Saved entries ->
---*---

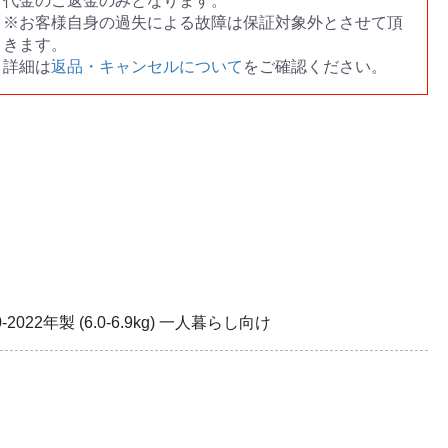
代金のご返金のみとなります。
※お客様自身の過失による故障は保証対象外とさせて頂
きます。
詳細は
返品・キャンセルについて
をご確認ください。
22年製 (6.0-6.9kg) 一人暮らし向け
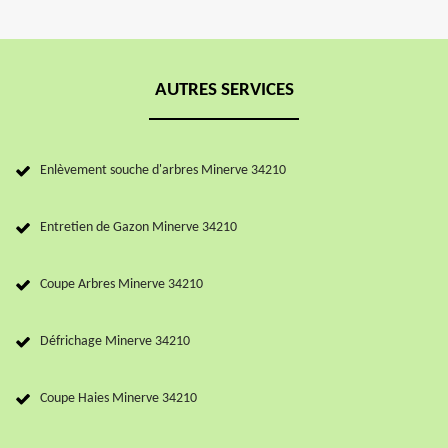
AUTRES SERVICES
Enlèvement souche d'arbres Minerve 34210
Entretien de Gazon Minerve 34210
Coupe Arbres Minerve 34210
Défrichage Minerve 34210
Coupe Haies Minerve 34210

---*---

Scan the entries and show every line in which the word "Coupe" is found.

Your response ->
Coupe Arbres Minerve 34210
Coupe Haies Minerve 34210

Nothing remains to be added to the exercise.